Add ignore_vary option #2318

DrDaveD · 2025-12-11T20:30:08Z

This adds a configuration option to completely ignore all Vary headers.

It is well known that squid does not fully implement Vary headers, in particular with shared memory caching as mentioned in bug 4445 comment 3. We are running into this now that we have our larger installations using SMP. We control our servers and clients, and the servers never send Vary and the clients never vary their request types, but sometimes we insert a Cloudflare CDN reverse proxy between our forward proxy squid and server, where we have little control, and those insert Vary: accept-encoding. That causes those responses to always be treated as stale by squid after their first expiration. I have not been able to find another way to avoid that besides this option.

To reproduce, set http_proxy to point to a squid configured for SMP and run

curl -vs http://s1cern-cvmfs.openhtc.io/cvmfs/info/v1/meta.json | wc -c

After it expires in 61 seconds, run it again a few times. Without this option the Cache-Status always includes stale. With this option, it is stale once, then miss, then hit. I don't know why there's an intermediate miss, but it's not nearly as big of a problem for us to have that one extra miss as to have every request be stale.

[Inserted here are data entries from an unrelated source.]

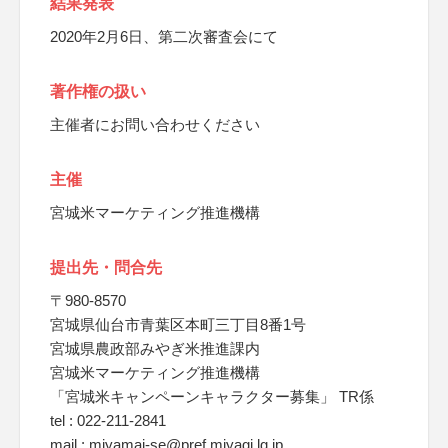
結果発表
2020年2月6日、第二次審査会にて
著作権の扱い
主催者にお問い合わせください
主催
宮城米マーケティング推進機構
提出先・問合先
〒980-8570
宮城県仙台市青葉区本町三丁目8番1号
宮城県農政部みやぎ米推進課内
宮城米マーケティング推進機構
「宮城米キャンペーンキャラクター募集」 TR係
tel : 022-211-2841
mail : miyamai-se@pref.miyagi.lg.jp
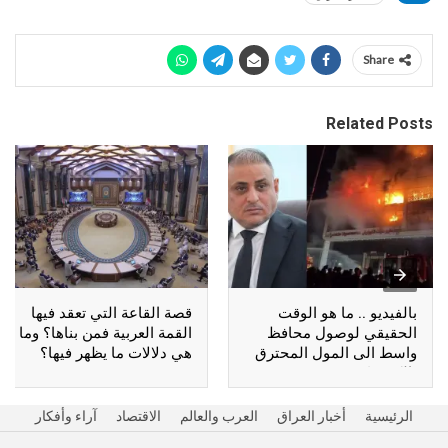
Share
Related Posts
بالفيديو .. ما هو الوقت
قصة القاعة التي تعقد فيها
الحقيقي لوصول محافظ
القمة العربية فمن بناها؟ وما
واسط الى المول المحترق
هي دلالات ما يظهر فيها؟
بالكوت؟
الرئيسية
أخبار العراق
العرب والعالم
الاقتصاد
آراء وأفكار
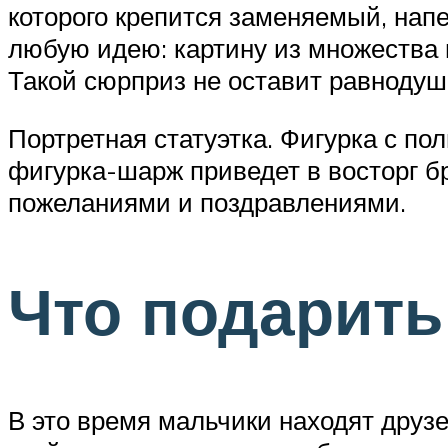
которого крепится заменяемый, нап
любую идею: картину из множества 
Такой сюрприз не оставит равнодуш
Портретная статуэтка. Фигурка с по
фигурка-шарж приведет в восторг б
пожеланиями и поздравлениями.
Что подарить
В это время мальчики находят друзе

As an aside: we usually use collapsed_forwarding, but this problem happens with or without collapsed_forwarding. Our server does not send Last-Modified, but Cloudflare inserts that too. I know that SMP does not support If-Modified-Since with collapsed_forwarding (bug #4890), but we work around that by prohibiting sending any If-Modified-Since requests with

request_header_access If-Modified-Since deny all

squid-anubis · 2025-12-11T20:31:19Z

Cannot create a git commit message from PR title and description.

Error while parsing PR description body: the line is too long 73>72

Problematic parser input:

This adds a configuration option to completely ignore all `Vary` headers.

Please see PR title and description formatting requirements for more details.

This message was added by Anubis bot. Anubis will add a new message if the error text changes. Anubis will remove M-failed-description label when there are no corresponding failures to report.

yadij

FTR: investigation with redbot.org shows the example URL you provided displaying different response contents for different Accept-Encoding header values. There is no ETag to tell the responses apart and they fluctuate between 139 and 158 bytes in length. Even though they appear to be the same resource (and even bytes) when leaving the origin server - they are being changed by the CDN server in ways indicated by the Vary header, at the time indicated by the Last-Modified header.

This means that your situation is one in which it is absolutely NOT safe to ignore the Vary header and treat the 2+ responses as being the same object.

Response headers involved with content negotiation in general are not safe to just ignore. It is far too late to do anything besides abort the caching decision once the upstream server has done its negotiation choices.

Instead you should be using request_header_access Accept-Encoding deny all on your Squid proxies that sit in front of these problematic CDN servers. This will at least ensure that only one variant is ever requested according to the CDN viewpoint.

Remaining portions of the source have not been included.